Law enforcement, tech companies, and the news media are operating under on some type of cooperating agreement which is not transparent to users or the creators of content. In normal human society you know the binds that bond, this is a reasonable expectation, and an expectation that even been challenged in the law. As the law infinitely expands, who am I (as a commoner) to know what I did wrong? Do I have the opportunity to change? Do I have the opportunity to face my accusers in a forum?

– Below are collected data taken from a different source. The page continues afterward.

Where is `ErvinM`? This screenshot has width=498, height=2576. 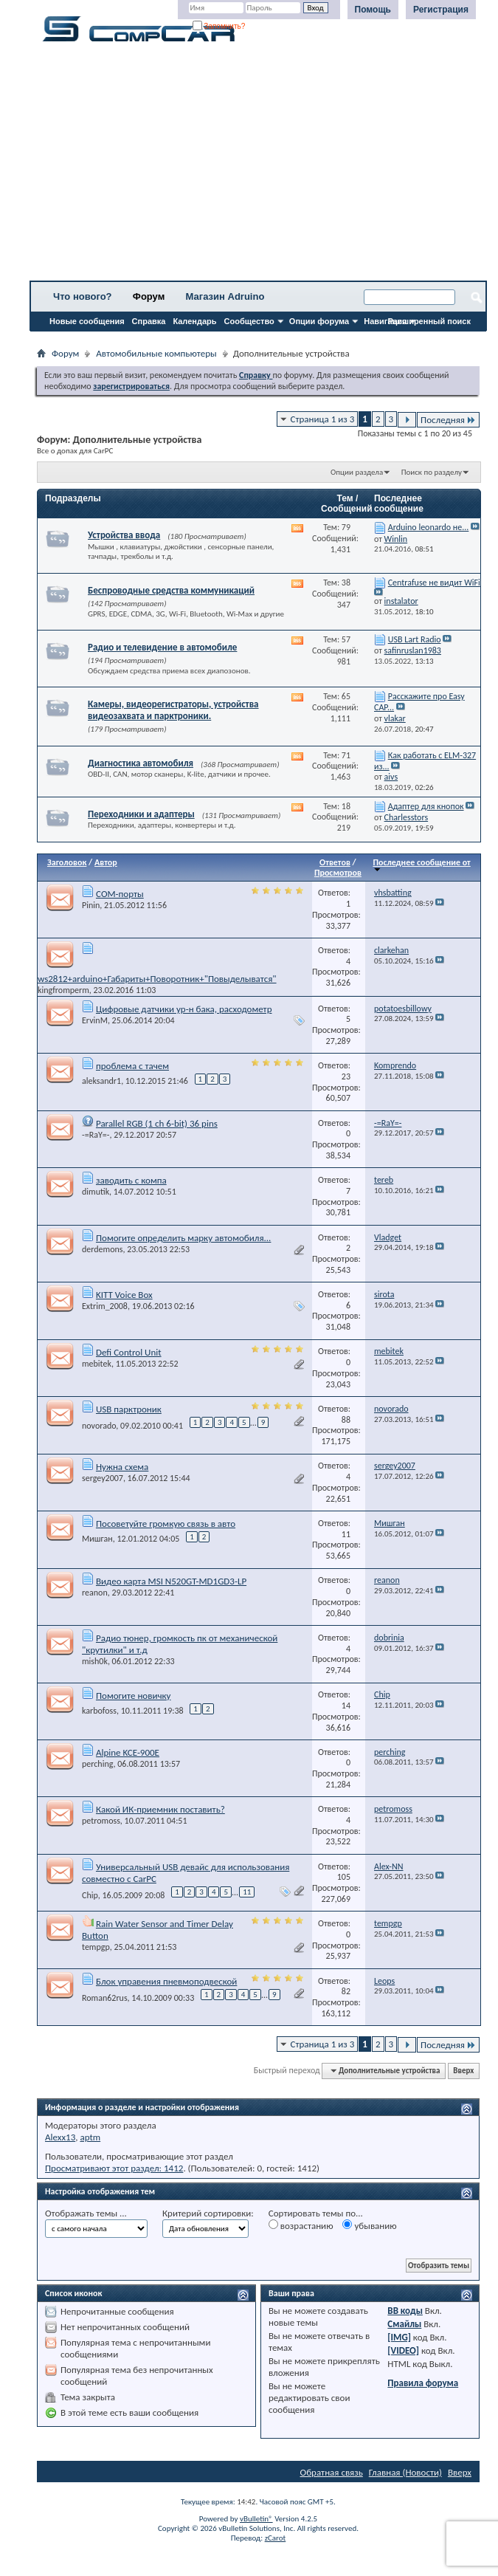 ErvinM is located at coordinates (95, 1020).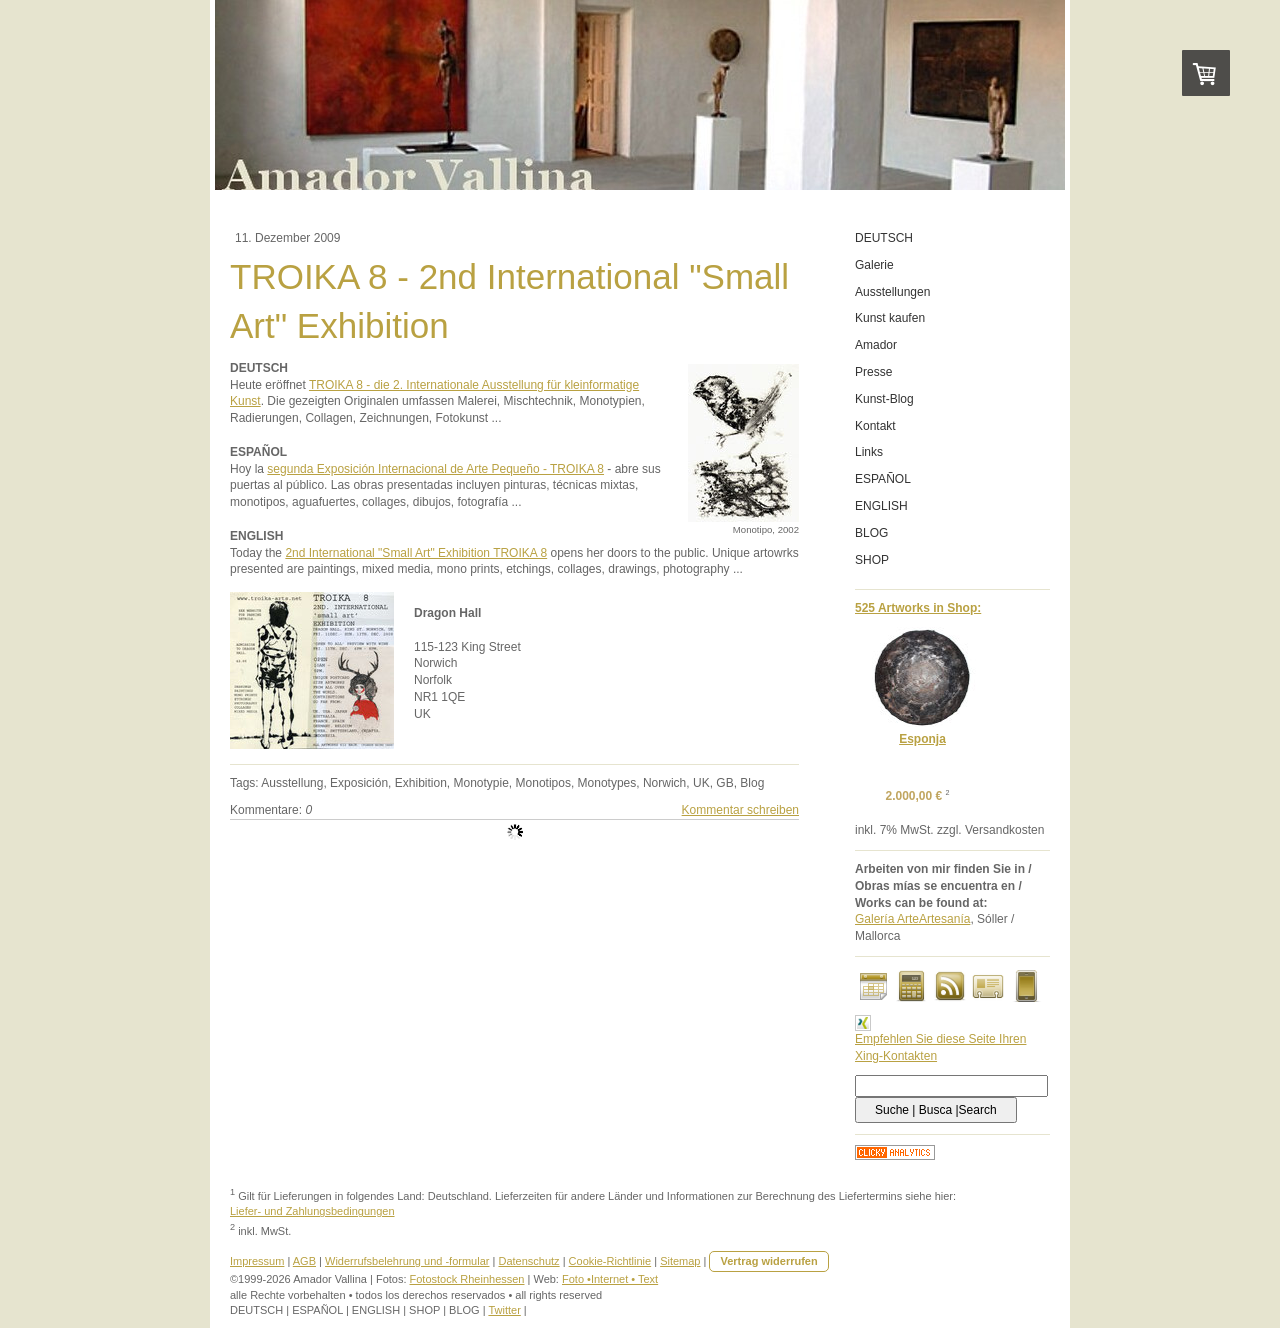  What do you see at coordinates (610, 1279) in the screenshot?
I see `Foto •Internet • Text` at bounding box center [610, 1279].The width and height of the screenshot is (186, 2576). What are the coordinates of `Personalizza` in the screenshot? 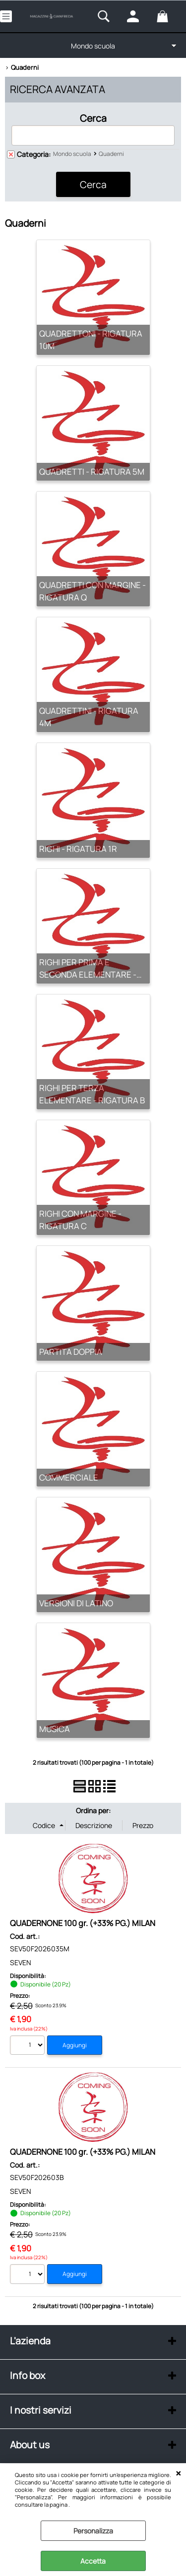 It's located at (93, 2530).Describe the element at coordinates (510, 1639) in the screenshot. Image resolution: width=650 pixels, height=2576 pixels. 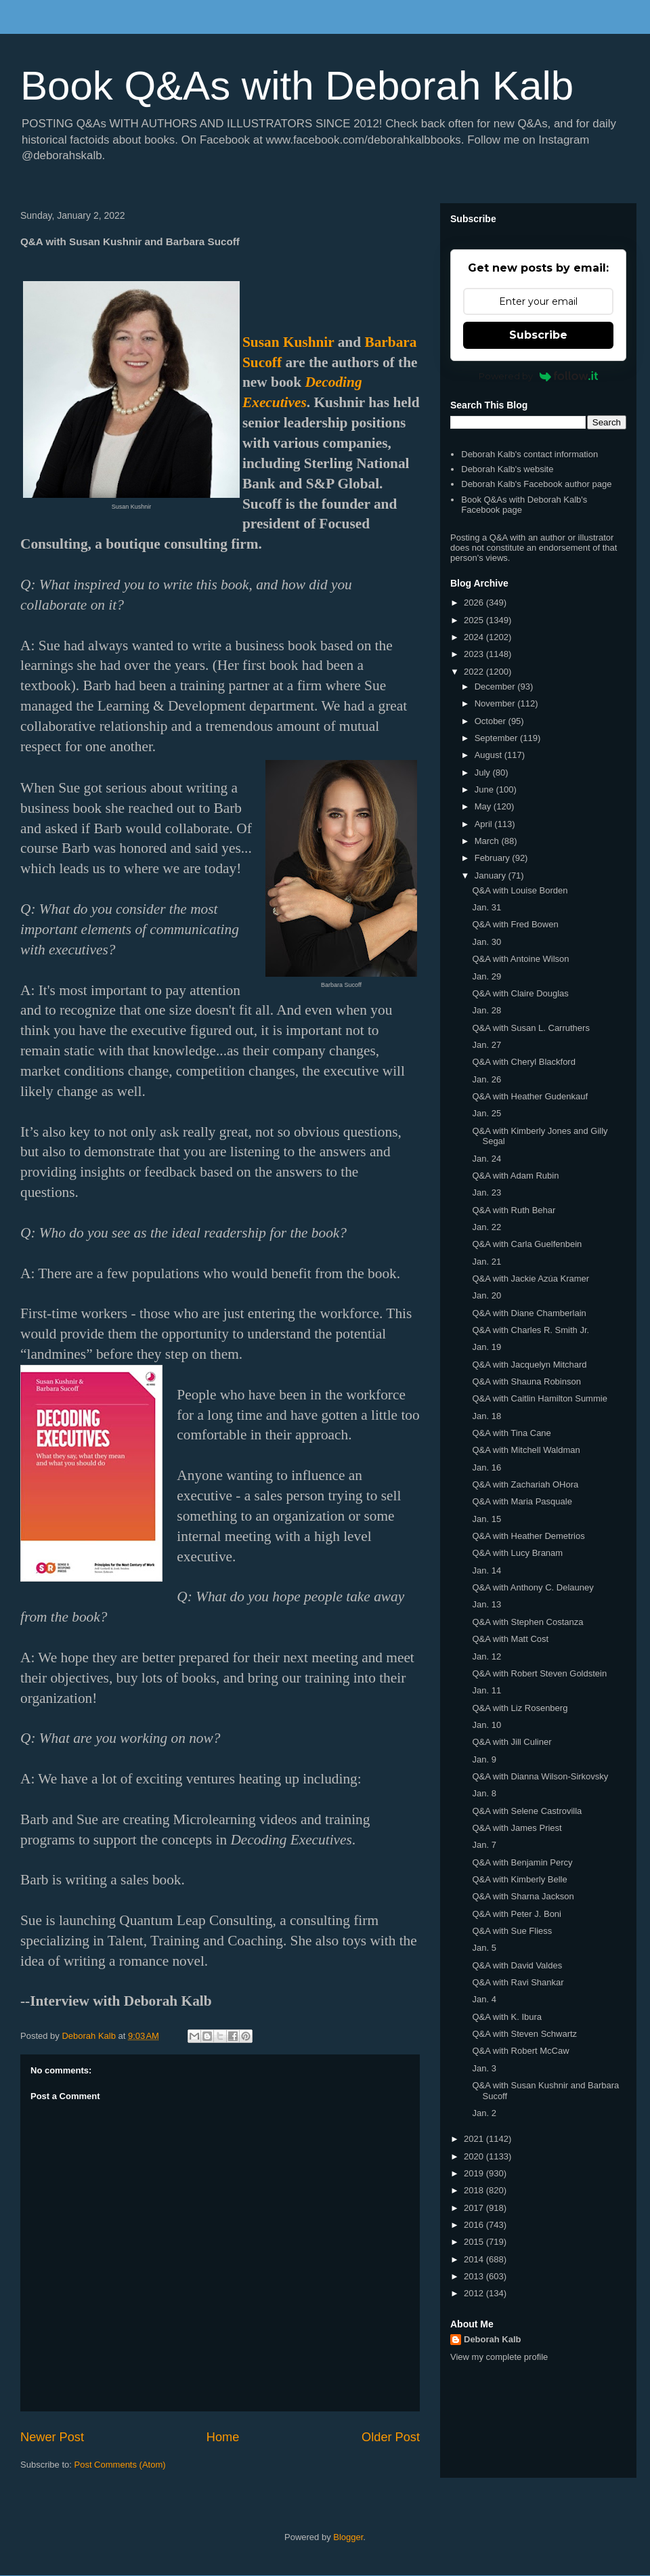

Our rights, and the framework they reside in, are far too outdated for this sort of problem. The leaders we have in both business and government are too cowardly, weak, or self-interested to directly address the McCarthy-esque patterns that are beginning to emerge that seem to be opportunistically aligned to further narratives.

1 comments

If your point is that the originators of the Biden story are shocked and confused that it's being suppressed in an opaque tech cooperating agreement, they shouldn't be: the story is being suppressed because it's at best illegally obtained data, and at worst deliberately falsified; and in either case, it's now being used by bad actors in an attempt to manipulate the results of the election. There's no mystery here: Twitter is being very clear about why this story is blocked.
As Matt stated, and really the whole point of the article, the Biden story doesn't matter. Forget about charging Biden with any wrong-doing for a moment and see what this relationship and mechanism between law enforcement, tech companies, and media entities is for its merits: The same mechanism that autocratic governments use for control and operated in the name of "the public good".
I don't follow, are you suggesting that Tech companies and the media, in acting directly in opposition to the sitting president, are somehow forming an autocracy? Does that word continue to have a meaning?